T O P I C R E V I E W
Member # 72015
posted 11-27-2012 04:35 PM
I've been wrestling with this decision for a while. My boyfriend and I have been long-distance for the almost two years we've dated (2 hours away). I'm at college now in my first year, and next year, he'll be going to college about 4 hours away from mine. I've been thinking about transfering to a school in the same city as his that one of my friends goes to. She's told me I could live with her. I've lived with her before and we get along really well. His school is a military college, so he'd really only be free on the weekends, but I'm kinda tired of driving to see him or having him drive to see me. I know when he begins college there, he won't have a car, so if I stay at my current college, we'll hardly ever get to see each other. I like my college, and I like that it's close to my home, but I really don't have any friends here nor do I have a clear direction of what I want to do. We broke up once, and after we got back together, he told me he did it because he thought he wanted someone closer that he could see more often. I kinda feel that when he starts college, he'll just let me go so he won't have to deal with the distance. I know he loves me, and I love him, but I feel like if I don't move, I'll lose him.

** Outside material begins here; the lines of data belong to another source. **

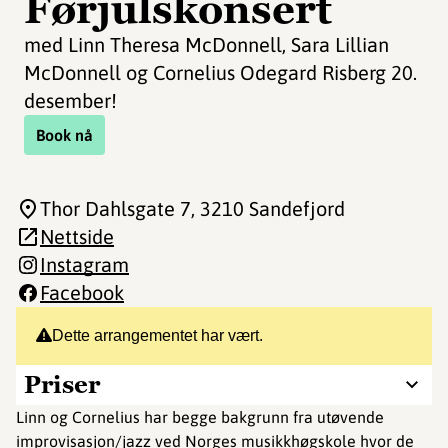
Førjulskonsert
med Linn Theresa McDonnell, Sara Lillian
McDonnell og Cornelius Odegard Risberg 20.
desember!
Book nå
Thor Dahlsgate 7
, 3210 Sandefjord
Nettside
Instagram
Facebook
Dette arrangementet har vært.
Priser
Linn og Cornelius har begge bakgrunn fra utøvende
improvisasjon/jazz ved Norges musikkhøgskole hvor de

Right now, I'm thinking about just waiting and taking next fall semester at my current college and letting him get adjusted to his, then deciding what to do. I mean, this all has me feeling really shitty. Oh, another thing, here, I'm wracking up lots of debt. The school I'd be transferring to is a public school, so I'd be paying lots less. I really don't know what to do. I haven't talked to him about this yet because he's still not sure what he's doing yet either - he's probably going to this college, but things are still up in the air. My friend thinks I should transfer, but I don't know. Honestly, I kind of just feel like dropping out.
moonlight bouncing off water
Member # 44338
posted 11-27-2012 05:05 PM
Hey Roxie, it's nice to see you around here again
. It seems to me like there are two main points you're worried about: -deciding the all important "what-I-want-to-do-with-the-rest-of-my-life" -figuring out whether or not it's worth moving schools to be closer to your boyfriend To tackle the first problem, I'll say that I don't have much experience with deciding what to do with my life, but that I have applied to university, so I get how final and life altering these decisions can feel (and be). Not knowing what you want to do is stressful, but do you get a sense of whether or not college will play into the role of your life on the grand scale? Can you see yourself happy in a job that requires a college degree, or one that doesn't? If you decide to stick with college, do you feel like your current school is giving you, or in another program can give you, the experience you want and need? Are you enjoying the courses you are taking? The key to enjoying your life, at least the work part of it, is doing a job you enjoy, which means studying what you enjoy. Of course, you must be employable, but taking a course because there are really good jobs in that field, but loathing the course, is not going to make you happy. On the other hand do you think that the other school could make you happier and provide you with better opportunities? There is a reason that you chose your current school over all others, so is that reason still true? As per the second part, whether or not to move schools because of your boyfriend how do you feel about that? If you moved schools, but you and he broke up, how would that affect your life? Just a few ideas to start you off, sorry if I rambled.
Member # 72015
posted 11-27-2012 07:18 PM
Good to see you too.
Well, I mean, there's nothing specifically I want to do that would require a degree. I've always wanted to get into makeup, and college won't really help with that, so...the question is, take the leap or just stick around in college? The school I'm at now is "better" than the other, but since the other is bigger and in a bigger city, I suppose there'd be better opportunities. That last question you had there, that's what I'm stuck on. I know there's always the risk that we'll break up, if I move or not. The thing is, can our relationship be sustained if I stay here, or would we have better chances if I moved? Since I know distance has been a problem for him, I'm inclined to think the latter, but I'm not sure. I'm leaning toward not making any decisions right now. I'll see how I feel at the end of next semester, and then think about it again, even though I'm leaning toward staying at least half of next year. Still, it's just hard to try not to think about this. You know, now that I actually have the opportunity to move closer to him, whereas before I didn't, I feel kind of like it'd be stupid not to. [ 11-27-2012, 07:21 PM: Message edited by: Roxie102 ]
moonlight bouncing off water
Member # 44338
posted 11-27-2012 09:12 PM
Well I have to disagree with you that it would be stupid not to. Be able to do something that may or may not be beneficial, even to do something that would without a doubt be beneficial, does not mean that one should or could do it.
There's no shoulds or should nots with any of this. It is a really big decision for you to make if you move schools, it will have a really big impact on YOU. I hear (read) you saying a lot about how this potential move will benefit your boyfriend, or how it will benefit your relationship, but not how it will affect you. You're an important part of this equation too. It sounds like staying at your current college is what you want to do for the immediate future, is that correct?